Full Text
UDC 512.25
MATHEMATICS
B. A. SHCHENNIKOV
THE AGGREGATION METHOD FOR SOLVING A SYSTEM OF LINEAR EQUATIONS
(Presented by Academician B. N. Petrov on 3 VI 1966)
Consider the system of linear equations
\[ x = Ax + B,\qquad A=(a_{ij})_1^n,\quad B=(b_i)_1^n. \tag{1} \]
In the present work special aggregation methods are investigated, making it possible to represent the process of solving system (1) in the form of a sequential process of solving systems of smaller dimension. Let \(x=(x_1\ldots x_n)\) be the solution of system (1) and \(X_k=\sum_{i=1}^k x_i\ne 0\) \((k\le n)\). Denote
\[ p=(p_1\ldots p_k),\qquad p_i=x_i/X_k\quad (i\le k);\qquad X_{k+1}=x_{k+1},\ldots,X_n=x_n;\qquad X=(X_k\ldots X_n). \]

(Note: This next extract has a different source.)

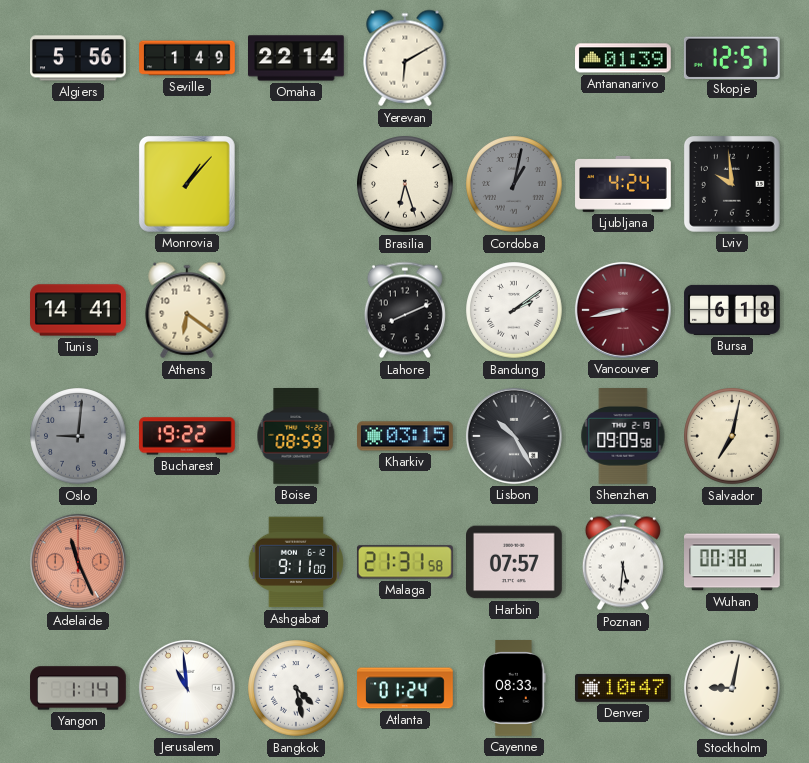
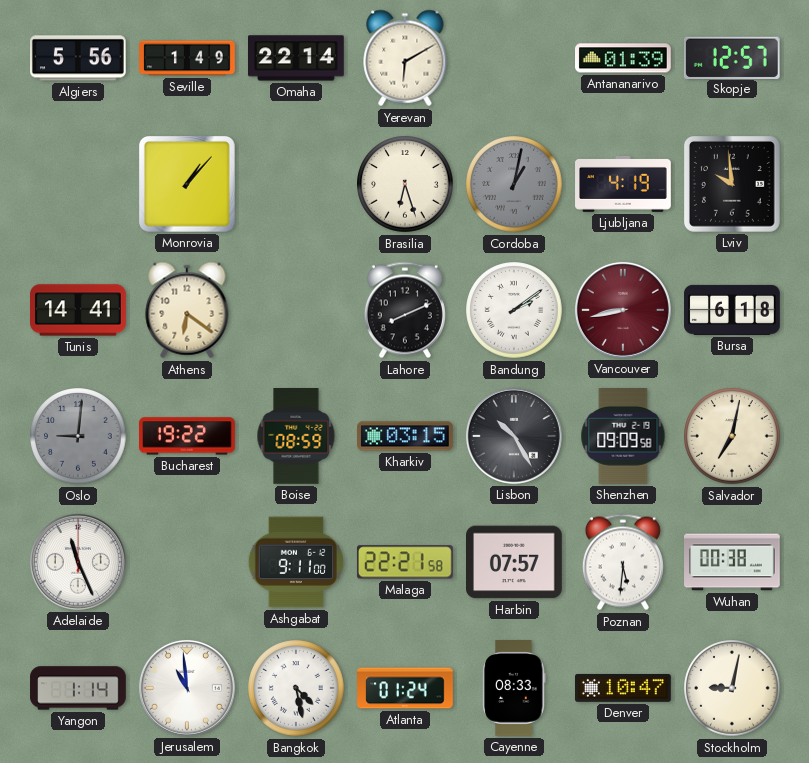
Ljubljana: 4:24 -> 4:19
Adelaide dial: salmon -> white
Malaga: 21:31 -> 22:21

Introduce the matrix \(\bar A_p\) and the vector \(\bar B\)
\[ A_p= \begin{pmatrix} \displaystyle\sum_{i,j=1}^{k} a_{i,j}p_j & \displaystyle\sum_{i=1}^{k} a_{i,k+1} & \cdots & \displaystyle\sum_{i=1}^{k} a_{i,n}\\[1.2em] \displaystyle\sum_{j=1}^{k} a_{k+1,j}p_j & a_{k+1,k+1}\cdots & a_{k+1,n}\\ \cdot\ .\ .\ .\ .\ .\ .\ .\ .\ .\ .\ .\ .\ .\ .\ .\ .\ .\\ \displaystyle\sum_{j=1}^{k} a_{n,j}p_j & a_{n,k+1}\cdots & a_{n,n} \end{pmatrix}, \qquad \bar B= \begin{pmatrix} \displaystyle\sum_{i=1}^{k} b_i\\ b_{k+1}\\ \vdots\\ b_n \end{pmatrix} \]

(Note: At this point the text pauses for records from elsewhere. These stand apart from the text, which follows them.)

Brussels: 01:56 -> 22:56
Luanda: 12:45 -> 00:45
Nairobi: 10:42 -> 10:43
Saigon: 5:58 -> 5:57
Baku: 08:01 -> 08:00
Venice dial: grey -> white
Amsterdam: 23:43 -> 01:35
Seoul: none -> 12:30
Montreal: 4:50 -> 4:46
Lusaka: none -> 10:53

and put in correspondence with system (1) the system
\[ X=\bar A_pX+\bar B, \tag{2} \]
whose solution is the vector \(X\) defined above.
The transition from system (1) to system (2) arose in the analysis of planning problems in economics, and system (2) itself received the name of the aggregated system of equations of the intersectoral balance. This transition has to be carried out in practice for a number of reasons, one of which is the large dimension of the original system (1) (for example, in real problems the number of variables \(x_i\) may be measured in millions). It is clear how, from the solution of system (2), to obtain also the solution of system (1). However, in order to construct (2) it is necessary to know the vector \(p\).
The vector \(p\), in turn, is determined from the solution of the original problem. Usually, in the practice of analyzing models of intersectoral balance, the indicated difficulties are bypassed by setting \(p=p^0\), where
\[ p^{(0)}=\left\{(p_i^{(0)})_1^k\mid p_i^{(0)}=x_i^{(0)}\Big/\sum_i x_i^{(0)}\right\}, \]
and \(x_i^{(0)}\) is the value that the output of product \(i\) actually assumed in some reporting period in the past.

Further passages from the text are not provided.